The entirely fabricated scarcity in the capital’s housing generates a miasma of anxiety. Cash-strapped millenials visibly squirm from it. It casts a pall over every arduous living arrangement, every dreaded utility bill, and every sinking heart. Guardianship schemes must have appeared promising to would be occupants and godsent to freeholders when they first emerged. No barely habitable, fit-to-raze shithole must go un-monetized. Not to lose money on a nominally derelict space is boon enough. Turning a profit, modest though it may be relative to its potential, is better still, but good enough is never quite enough. To the licensee (this title, in its distinction from tenant, is crucial to the expedition of notice-to-quit procedures along with other conveniences of debatable legality) it is, if not entirely a win-win situation, then at least an advantageous compromise under duress. With mounting disequilibrium in that already top-heavy relationship, fees nearing parity with rents and a proliferation of horror stories about occupants being treated like serfs, enthusiasm for the schemes has soured significantly.
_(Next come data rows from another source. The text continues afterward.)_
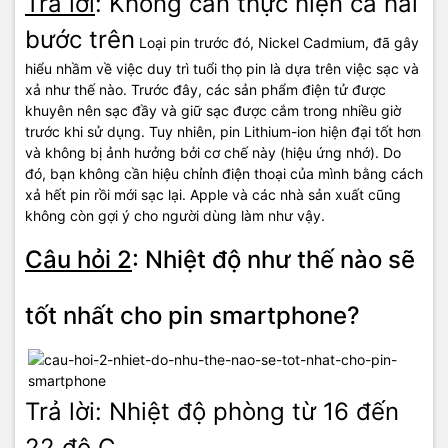
Trả lời
: Không cần thực hiện cả hai
bước trên
Loại pin trước đó, Nickel Cadmium, đã gây
hiểu nhầm về việc duy trì tuổi thọ pin là dựa trên việc sạc và
xả như thế nào. Trước đây, các sản phẩm điện tử được
khuyên nên sạc đầy và giữ sạc được cắm trong nhiều giờ
trước khi sử dụng. Tuy nhiên, pin Lithium-ion hiện đại tốt hơn
và không bị ảnh hưởng bởi cơ chế này (hiệu ứng nhớ). Do
đó, bạn không cần hiệu chỉnh điện thoại của mình bằng cách
xả hết pin rồi mới sạc lại. Apple và các nhà sản xuất cũng
không còn gợi ý cho người dùng làm như vậy.
Câu hỏi 2
: Nhiệt độ như thế nào sẽ
tốt nhất cho pin smartphone?
Trả lời: Nhiệt độ phòng từ 16 đến
22 độ C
I’m not certain what type of agreement Ben Burgis and Ksenia Pedan’s place is held under, but you should visit anyway – Victoria Deepwater Terminal Estate. It’s a quirky, bohemian and edgy split-level sewer conversion. An exciting innovation that refuses to halt at warehouses or even railway arches. For want of imagination developers have left disused waste and drainage systems fallow long enough. This won’t do for London’s art-set – to meet the housing needs of creatives you need to think like them; be resourceful, unorthodox and fun – let’s fill this town with artists, at street level and below.
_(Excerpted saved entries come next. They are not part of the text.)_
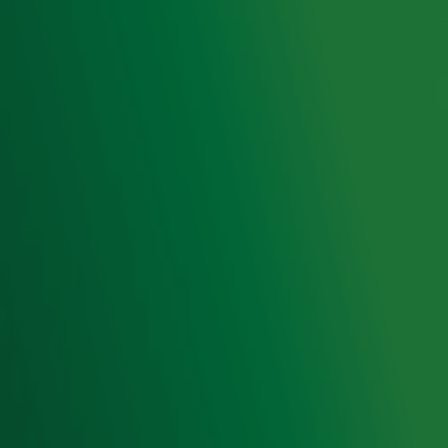
Acties
Luisteren naar Radio 10
Voorwaarden
Privacyverklaring
Gebruiksvoorwaarden
Cookieverklaring
Digitale diensten
Cookie instellingen
Adverteren
Vacatures
Publieksservice
Toegankelijkheid
Contact met de Studio
0909-300 10 10
info@radio10.nl
Whatsapp met de Studio
Download de Radio 10 App
Volg Radio 10
©
2026 Talpa Network. Alle rechten voorbehouden. Geen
The office of the agency selling or letting the sewer is right outside it – literally, not as a narrative. It’s just scenography set up with a keen eye for the truest, most tellingly inane detail, like the chilled bottles mineral water; that ludicrous mark of antiseptic conviviality. Performers Adam Christensen and Keira Fox were there one Friday night in their capacity as ‘agents’ – looking smart, all business casual, just like real agents. The tension between them was thick: ‘Is that your perfume?’ ‘I don’t wear perfume.’ ‘Hmmm… you should.’
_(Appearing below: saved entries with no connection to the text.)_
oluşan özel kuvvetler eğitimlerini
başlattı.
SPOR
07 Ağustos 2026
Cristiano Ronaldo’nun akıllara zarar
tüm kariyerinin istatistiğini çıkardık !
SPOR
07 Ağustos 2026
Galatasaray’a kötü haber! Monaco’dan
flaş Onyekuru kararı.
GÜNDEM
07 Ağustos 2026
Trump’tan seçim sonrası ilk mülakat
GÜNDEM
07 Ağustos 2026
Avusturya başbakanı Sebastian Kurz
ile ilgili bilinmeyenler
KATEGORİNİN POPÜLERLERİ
Their stressful day followed by a heavy night of post-work-drinks performance was part Jennifer Saunders and Joanna Lumley in ‘Absolutely Fabulous’, part Sam Neill and Isabelle Adjani in ‘Possession’. When I was watching them pace in agitation into, through and back out of this room or that, fidgeting, wheeling around one another, setting about inessential tasks in a rage of feigned indifference, I was reminded that ‘Possession’, with its famously restless cinematography, was also a film of architectural, domestic and urban paranoia. Furthermore it witnessed a watchful, burgeoning middle class taste in pre-unification Berlin when many of it’s now chic streets were still dilapidated and menacing. Perhaps all parties are suburban revanchists, as per Neil Smith’s theory of the vengeful bourgeoisie reclaiming territory lost to undesirables. London’s more conventional opportunities for reclamation – and for profit – are somewhat sewn up, though. New depths of ingenuity will need to be plumbed but those at a loss need only think outside the box and never hesitate to take their queue from the artists.